An economic analysis was carried out on this project, looking at the following benefits: productivity and profitability; environmental; and social. Download economic analysis.
- To determine the salinity relationships for irrigated horticulture along the lower Murray: Riverland, Sunraysia and NSW
- Determine the variance of EC (soil water) in the field under known soil conditions and irrigation management
- Simulate the performance of the main crops under different scenarios of river salinity at Morgan
- Provide input to the implementation of the Salinity Strategy and Integrated Catchment Management Plan of the Murray-Darling Basin and the Living Murray initiative.
The project is substantially improving our understanding of leaching efficiency and the amount of water required as a leaching fraction. The results of the project will inform the new NPSI project Root zone water, salinity and nutrient management under precision irrigation (SRD8).

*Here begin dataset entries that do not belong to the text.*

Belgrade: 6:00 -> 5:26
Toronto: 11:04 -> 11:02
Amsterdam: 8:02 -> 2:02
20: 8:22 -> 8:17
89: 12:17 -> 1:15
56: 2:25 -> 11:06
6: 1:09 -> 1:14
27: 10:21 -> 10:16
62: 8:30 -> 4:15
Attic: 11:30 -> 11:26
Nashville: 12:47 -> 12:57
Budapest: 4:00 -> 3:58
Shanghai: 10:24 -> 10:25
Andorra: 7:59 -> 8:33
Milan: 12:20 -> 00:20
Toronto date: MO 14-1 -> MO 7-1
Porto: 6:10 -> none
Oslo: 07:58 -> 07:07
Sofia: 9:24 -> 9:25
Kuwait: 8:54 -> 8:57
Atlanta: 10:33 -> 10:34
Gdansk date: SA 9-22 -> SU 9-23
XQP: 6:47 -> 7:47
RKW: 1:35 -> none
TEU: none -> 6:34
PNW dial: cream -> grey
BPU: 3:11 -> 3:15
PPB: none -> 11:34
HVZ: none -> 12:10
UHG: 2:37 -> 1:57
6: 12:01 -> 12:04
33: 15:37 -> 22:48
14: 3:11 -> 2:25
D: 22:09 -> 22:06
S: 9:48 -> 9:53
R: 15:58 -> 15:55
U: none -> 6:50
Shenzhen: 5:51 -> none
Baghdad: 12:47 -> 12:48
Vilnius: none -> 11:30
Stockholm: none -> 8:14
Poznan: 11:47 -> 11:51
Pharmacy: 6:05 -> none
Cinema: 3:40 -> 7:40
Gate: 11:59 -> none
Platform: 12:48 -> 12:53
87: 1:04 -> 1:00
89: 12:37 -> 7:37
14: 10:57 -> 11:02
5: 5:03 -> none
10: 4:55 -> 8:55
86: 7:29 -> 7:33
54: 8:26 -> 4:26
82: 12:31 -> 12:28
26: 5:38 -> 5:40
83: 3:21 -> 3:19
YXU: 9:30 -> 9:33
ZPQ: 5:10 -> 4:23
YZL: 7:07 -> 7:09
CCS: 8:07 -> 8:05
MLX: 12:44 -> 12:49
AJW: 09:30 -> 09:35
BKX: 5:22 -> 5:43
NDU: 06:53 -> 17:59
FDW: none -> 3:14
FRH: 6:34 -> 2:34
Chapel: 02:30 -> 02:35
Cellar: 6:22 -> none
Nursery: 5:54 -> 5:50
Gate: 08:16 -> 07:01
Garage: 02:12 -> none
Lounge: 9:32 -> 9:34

Irrigated horticulture in the Lower Murray (Riverland-Sunraysia) region contributes a ‘gate-value’ of about $ 2.5 billion a year to the national economy. As a consequence of improved irrigation practices over the years, there is a risk emerging of a salinity build-up in the root zone, threatening the sustainability of this region. During the past two decades the water use efficiency (WUE) of irrigated horticulture in this region has gradually increased from about 50 to 80% as a consequence of improved irrigation systems and management. With the objective to manage the irrigation impact on the river water quality and health of the floodplains, the River Murray Catchment Water Management Board introduced an 85% target of WUE in the current Water Allocation Plan.
In the Lower Murray Region the irrigation water salinity is typically about 0.4 dS m-1 and with 15% leaching the average salinity (ECe) in the root zone should be around 0.6 dS m-1. However field surveys indicate that the root zone salinity is often greater than 1.3 dS m-1 with considerable variance. In order to understand and manage this salinity hazard, a ‘Tri-State Salinity’ syndicate of Government agencies from western NSW, Victoria and South Australia (with support from federal agencies) was formed to undertake laboratory and field scale studies for irrigated horticulture in this region.